HomeSearchSite MapContact Us RemoteDBA Services for CODASYL DBMS and RdbPreserving Mission Critical IT Applications Through Virtualization

Remote Management of OpenVMS SystemsExtreme Performance Consulting


DATABASE
ADMINISTRATION

Space Area Mangement Pages (SPAM) in DBMS (DBMS only)
TECHNICAL ARTICLES -> PERFORMANCE ARTICLES
Back ]

Space Area Management (SPAM) is a technique used by Oracle Rdb and Oracle CODASYL DBMS to improve the storage performance of nearly full storage areas. The objective of SPAM technology is to allow the DBCS (Database Control System) to quickly locate a page with sufficient free space to store new records in your database. SPAM pages maintain an inventory of available space on database storage area pages. They enable databases with SPAM pages to spend less time searching for free space in your database during STORE operations. Without SPAM technology, the DBCS would have to search each page in the storage area until it finds a page with sufficient free space to store the new record.

Although Rdb and DBMS both use SPAM technology, the implementation in the two engines differs. This article examines the inner workings of SPAM technology in Oracle CODASYL DBMS. By understanding the purpose of SPAMs and how they work, you can make better decisions when implementing SPAMs in your database design. You will also learn why decreasing SPAM thresholds to a tiny number in versions prior to v4.3 didn't result in a decreased level of record fragmentation.
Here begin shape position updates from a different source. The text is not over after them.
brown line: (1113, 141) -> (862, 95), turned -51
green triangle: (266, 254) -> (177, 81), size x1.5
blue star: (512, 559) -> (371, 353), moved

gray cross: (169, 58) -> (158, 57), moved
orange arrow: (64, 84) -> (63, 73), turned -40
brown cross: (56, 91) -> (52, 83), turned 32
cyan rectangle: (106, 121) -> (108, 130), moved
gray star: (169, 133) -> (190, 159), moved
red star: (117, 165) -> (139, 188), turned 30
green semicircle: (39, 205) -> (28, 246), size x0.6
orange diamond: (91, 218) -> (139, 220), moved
The optimal SPAM values for your database storage areas depend on the size of the records stored in the area, the desired record placement strategy, the level of database contention in your database as well as the "typical" order in which records are stored on a database page. For example, storing a large record followed by several smaller records requires different strategy than if the small records are stored first, followed by the large records.

SPAM pages maintain a bit-mapped inventory of the free space available on the storage pages in your database. Two (2) bits are used to track the free space of each storage page in your database.
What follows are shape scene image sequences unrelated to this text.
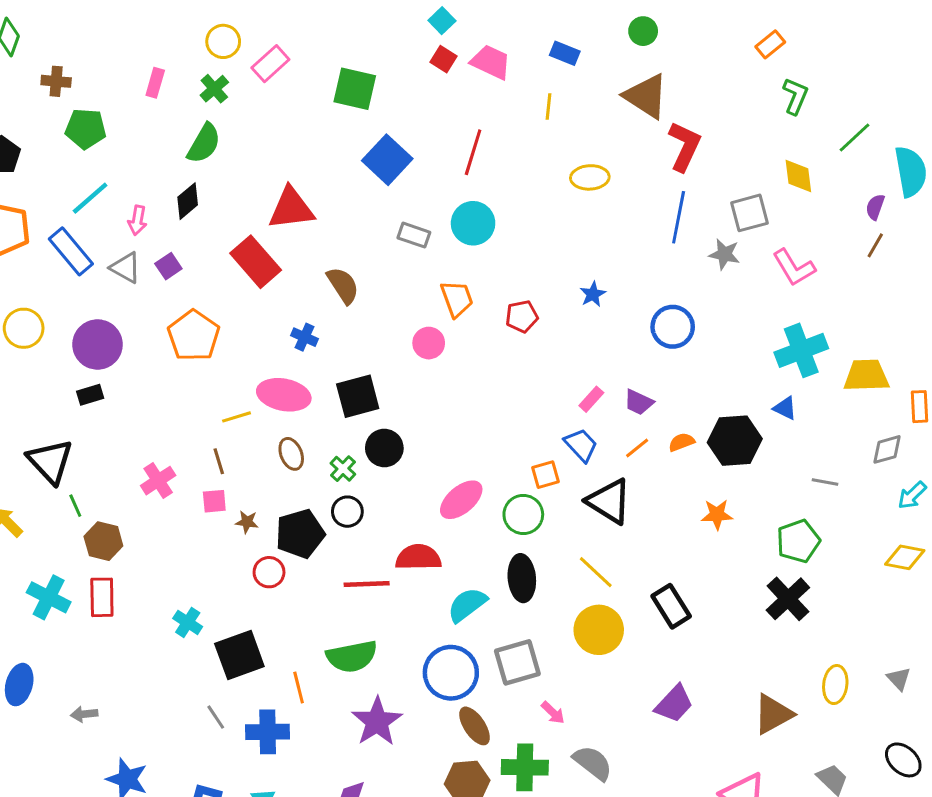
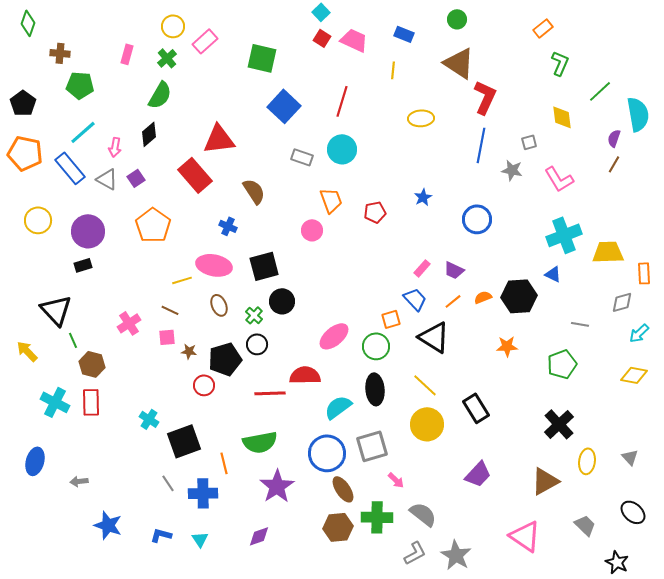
gray square: (750, 213) -> (529, 142), size x0.6
brown line: (219, 461) -> (170, 310), turned -48
black cross: (788, 599) -> (559, 424), moved

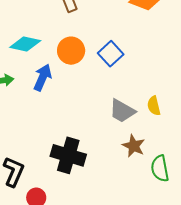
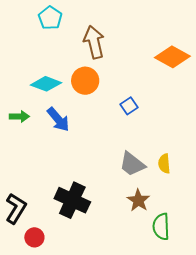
orange circle: (71, 51) -> (85, 81), moved
blue square: (111, 54) -> (129, 106), size x0.7
blue arrow: (43, 77) -> (58, 119), turned 108

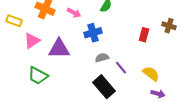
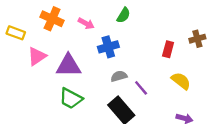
brown cross: (169, 26) -> (197, 39), turned -32
yellow semicircle: (151, 74) -> (181, 81), moved
green trapezoid: (38, 76) -> (71, 98), moved

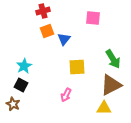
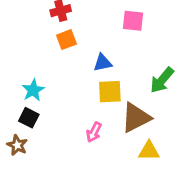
blue triangle: (64, 39) -> (103, 63), moved, turned 40
green arrow: (113, 59) -> (162, 80), turned 72
brown triangle: (111, 85) -> (136, 118), moved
SPAM Bits Decimal Threshold Default
0 0 0 0 0
0 1 1 1 70
1 0 2 2 85
1 1 3 3 95

 

Thus, the free space on each database page is represented by a value between zero (0) and three (3), inclusive. These values correspond to the threshold values you set when you create the database (or when you restore the database using DBO/RESTORE/THRESHOLD). The SPAM entry for a page is updated whenever the amount of data on that page crosses a threshold boundary. It is important to note, that while the DBCS uses the SPAM pages to locate pages with sufficient free space, the threshold values of the SPAM pages are based on used space.
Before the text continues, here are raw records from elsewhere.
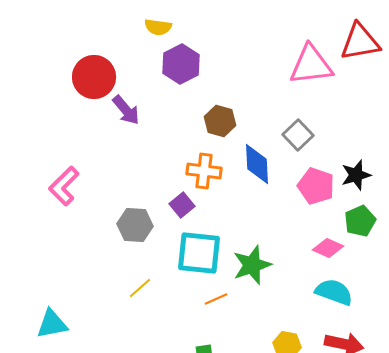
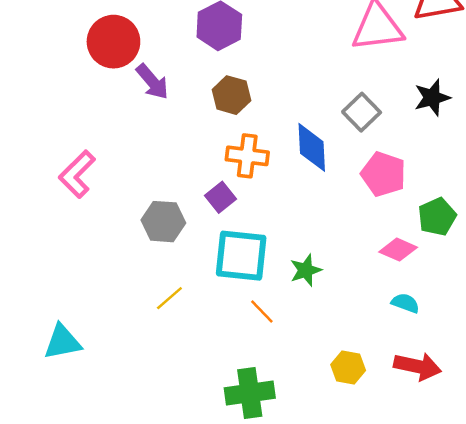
brown hexagon: (220, 121) -> (231, 95), moved
black star: (356, 175) -> (432, 98), moved
green star: (252, 265) -> (306, 270), size x0.7
cyan semicircle: (334, 292) -> (405, 303), size x0.6
orange line: (216, 299) -> (262, 312), turned 70

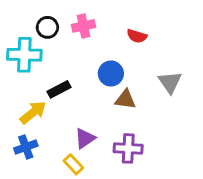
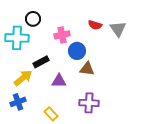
pink cross: (83, 26) -> (62, 35), moved
gray triangle: (170, 82) -> (118, 29), moved
purple triangle: (85, 138) -> (59, 81), moved, turned 35

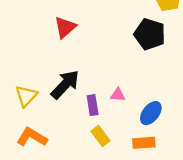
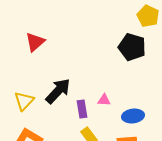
red triangle: (65, 27) -> (35, 42), moved
blue ellipse: (151, 113) -> (133, 116), turned 45

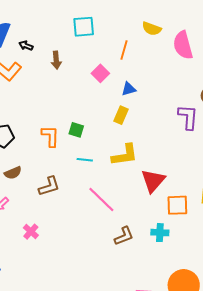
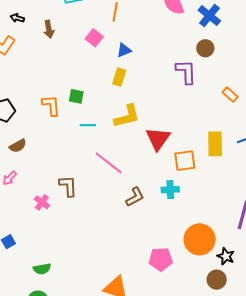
brown L-shape: (49, 186) -> (68, 186), moved, turned -70

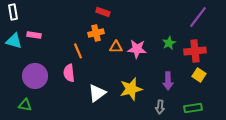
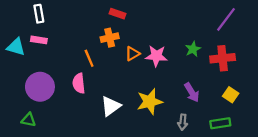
white rectangle: (13, 12) -> (39, 14), moved
orange triangle: (116, 47) -> (132, 54), turned -32
yellow square: (199, 75) -> (231, 95), moved
purple arrow: (168, 81) -> (192, 92), turned -30

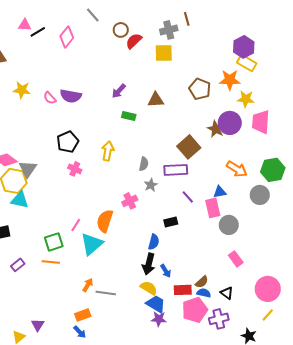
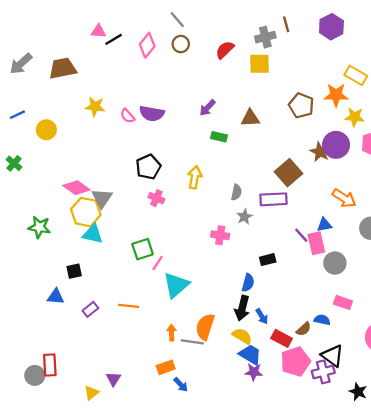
brown circle: (121, 30) -> (181, 44), moved
purple hexagon: (244, 47) -> (331, 27), moved
purple line: (188, 197) -> (301, 235), moved
pink cross: (130, 201) -> (220, 235), turned 35
orange semicircle: (105, 221) -> (205, 327), moved
green square: (54, 242) -> (143, 249), moved
pink rectangle: (236, 259) -> (343, 302), turned -35
orange arrow: (88, 285) -> (171, 333), turned -32
red rectangle: (183, 290) -> (282, 338), turned 30
blue semicircle: (204, 293) -> (322, 320), moved
black triangle: (227, 293) -> (333, 356), moved, size x1.5
blue arrow: (80, 332) -> (181, 385), moved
THE SPAM ALGORITHM (pre v4.3)
The DBCS first checks the target page for free space, regardless of SPAM thresholds. The target page is the page in the database that the DBCS wants to store the new record based on the PLACEMENT clause in the storage schema. If there is not enough space available on the target page for the new record, then the DBCS checks the other pages in the current database buffer for a page with sufficient free space to store the new record. The current database buffer is the buffer that contains the target page (as well as additional database pages based on the buffer length). The DBCS only checks the SPAM pages to look for free space when none of the pages in the current buffer contain sufficient free space to store the new record. Thus, with versions of DBMS prior to version 4.3, it is possible to exceed the third threshold (T3) when storing new records. That is, there was no way to define the maximum fullness of the database pages for storing new records. This could cause excessive fullness of the database pages, resulting in severe record fragmentation when the DBCS adds set pointer clusters to records during a CONNECT operation...regardless of SPAM values!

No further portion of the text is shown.